[Screenshot grounding data]
§

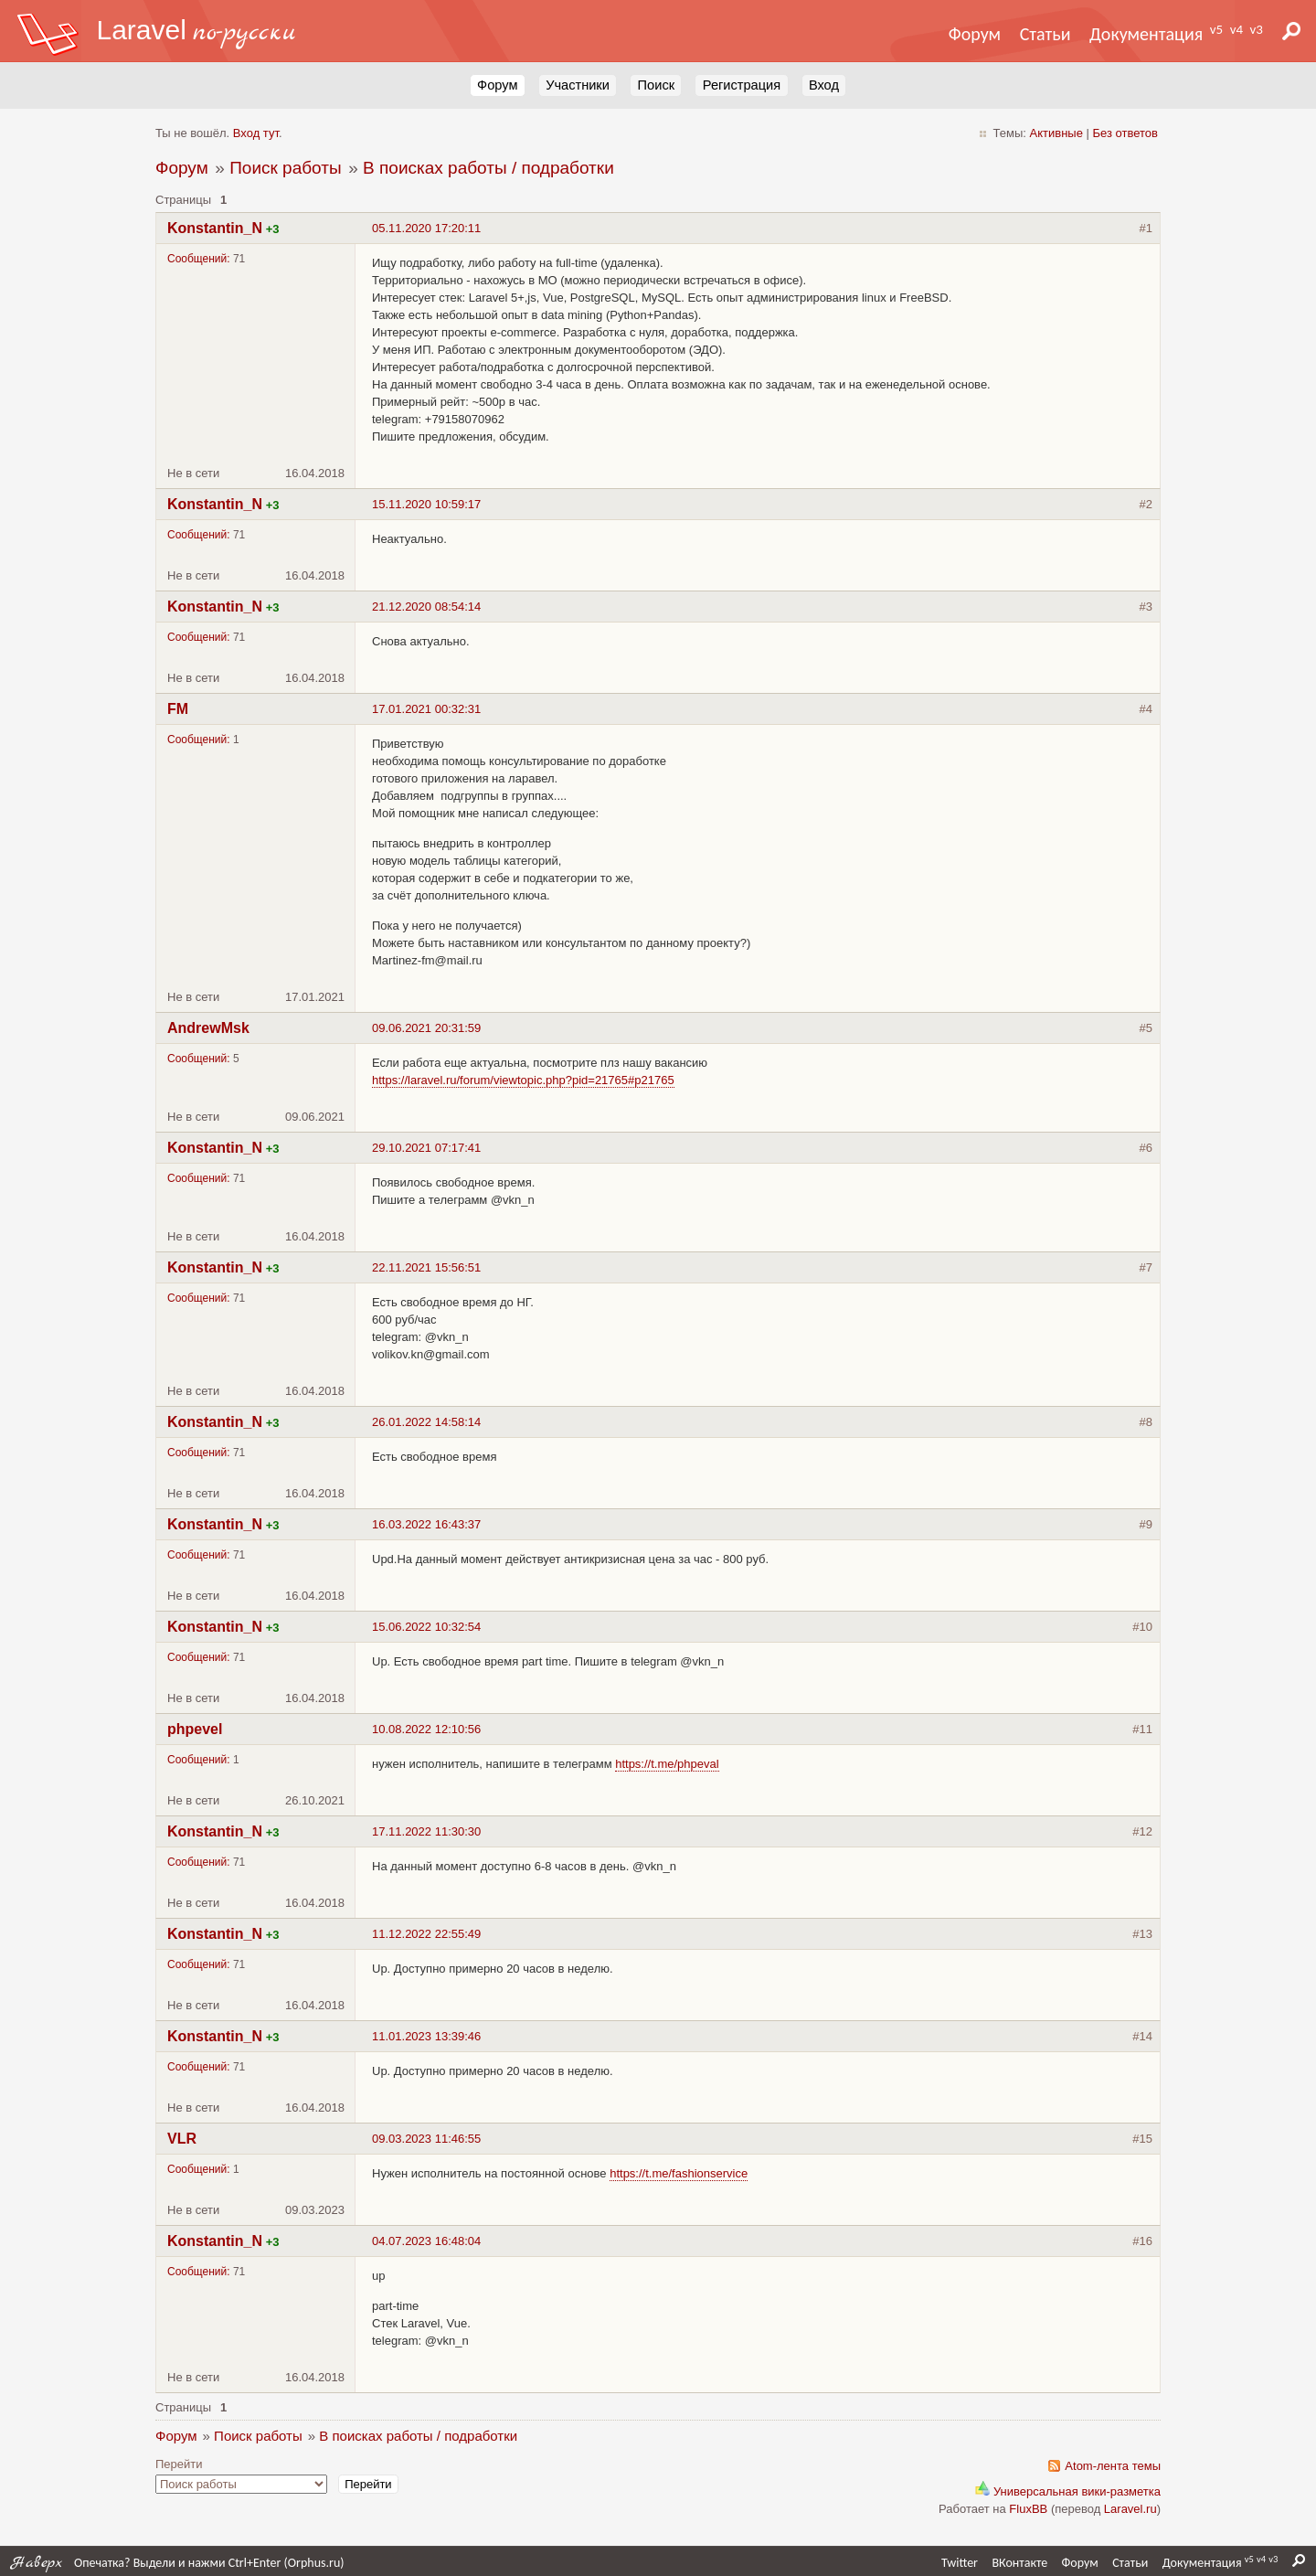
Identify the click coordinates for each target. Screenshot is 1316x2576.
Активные (1056, 133)
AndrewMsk (208, 1028)
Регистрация (741, 85)
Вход (824, 85)
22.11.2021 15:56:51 (426, 1267)
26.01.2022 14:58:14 (426, 1422)
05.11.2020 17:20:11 (426, 228)
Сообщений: (198, 258)
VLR (181, 2138)
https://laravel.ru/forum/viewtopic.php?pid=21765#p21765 (523, 1080)
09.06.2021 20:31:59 (426, 1028)
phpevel (194, 1729)
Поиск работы (285, 167)
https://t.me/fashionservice (679, 2173)
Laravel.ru (1130, 2509)
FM (177, 709)
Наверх (36, 2562)
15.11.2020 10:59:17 (426, 504)
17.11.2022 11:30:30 (426, 1831)
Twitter (959, 2563)
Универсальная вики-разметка (1068, 2491)
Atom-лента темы (1113, 2466)
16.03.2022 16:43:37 (426, 1524)
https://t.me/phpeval (666, 1764)
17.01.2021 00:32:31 (426, 709)
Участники (578, 85)
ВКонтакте (1019, 2563)
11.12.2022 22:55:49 (426, 1934)
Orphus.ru (314, 2563)
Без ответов (1125, 133)
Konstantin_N (214, 228)
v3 (1256, 29)
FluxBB (1028, 2509)
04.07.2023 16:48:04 (426, 2241)
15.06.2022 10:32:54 (426, 1627)
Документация (1146, 34)
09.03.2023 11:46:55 (426, 2138)
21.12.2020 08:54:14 (426, 606)
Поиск (656, 85)
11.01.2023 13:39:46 (426, 2036)
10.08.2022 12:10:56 (426, 1729)
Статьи (1045, 34)
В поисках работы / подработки (488, 167)
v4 (1236, 29)
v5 (1216, 29)
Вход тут (256, 133)
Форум (975, 34)
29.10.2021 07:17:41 (426, 1148)
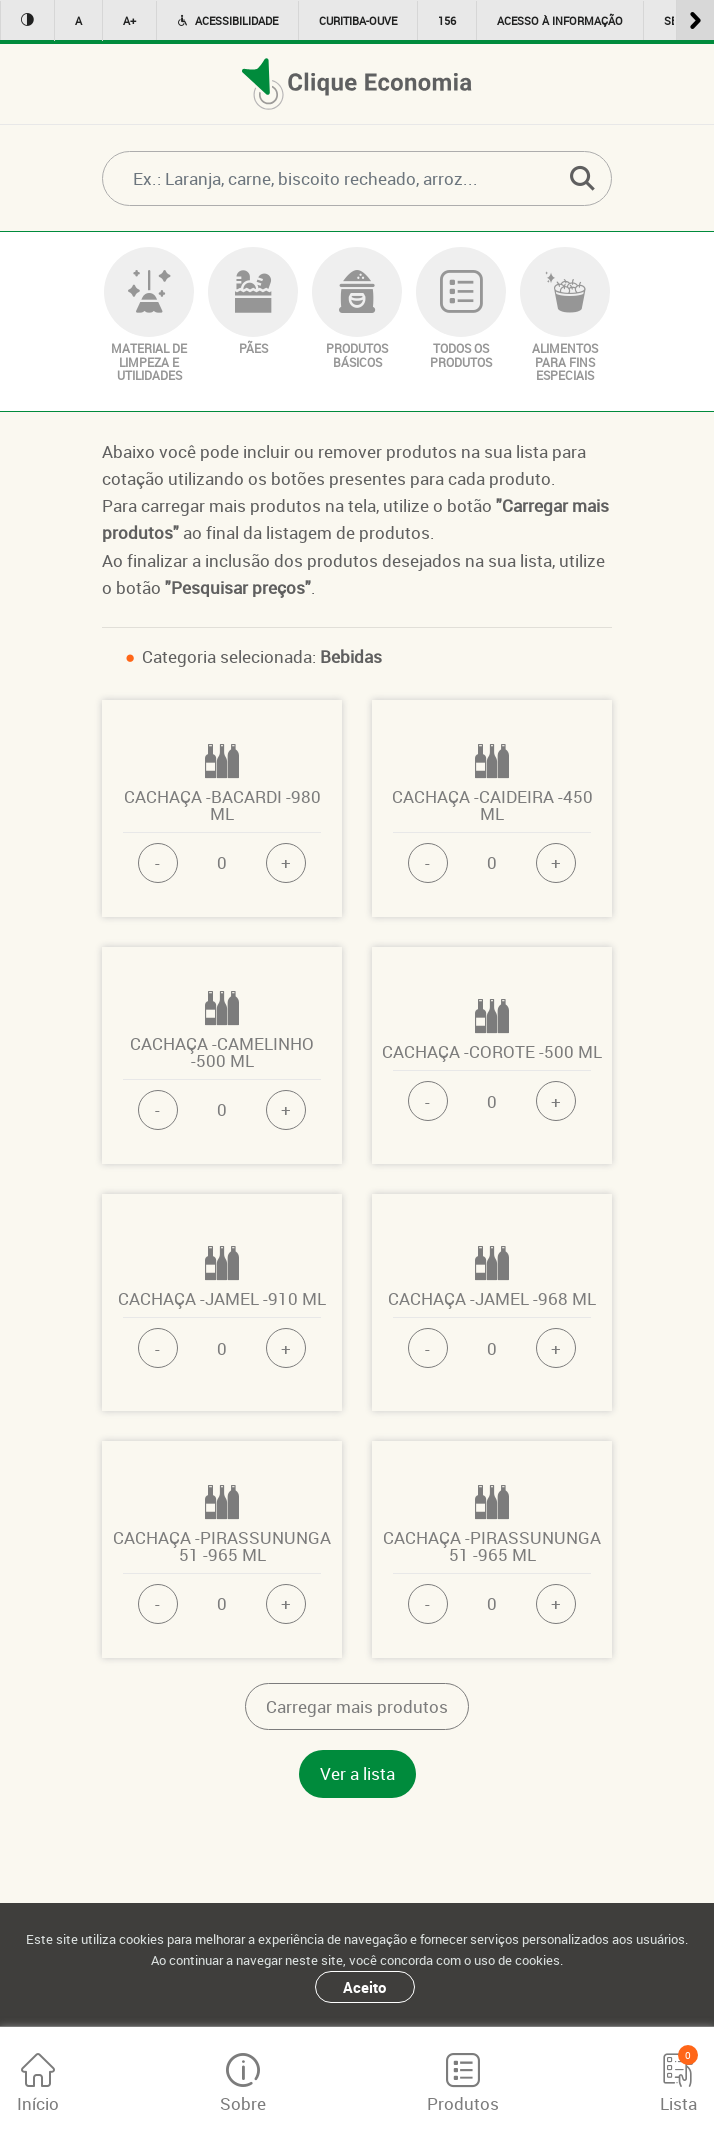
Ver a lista (357, 1773)
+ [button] (286, 862)
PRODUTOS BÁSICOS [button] (357, 308)
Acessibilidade (227, 20)
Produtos (463, 2084)
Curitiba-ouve (358, 20)
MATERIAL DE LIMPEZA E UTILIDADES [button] (149, 315)
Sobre (243, 2084)
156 (447, 20)
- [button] (157, 862)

§

WHAT TO WORK ON:
All pictures are to be skipped. Output, word for word, the lines in the data above starting at the line containing "29.10.2021 07:17:41 (426, 1148)" and ending at the line containing "Sobre (243, 2084)".

THE COMPLETED TASK:
29.10.2021 07:17:41 (426, 1148)
Ver a lista (357, 1773)
+ [button] (286, 862)
PRODUTOS BÁSICOS [button] (357, 308)
Acessibilidade (227, 20)
Produtos (463, 2084)
Curitiba-ouve (358, 20)
MATERIAL DE LIMPEZA E UTILIDADES [button] (149, 315)
Sobre (243, 2084)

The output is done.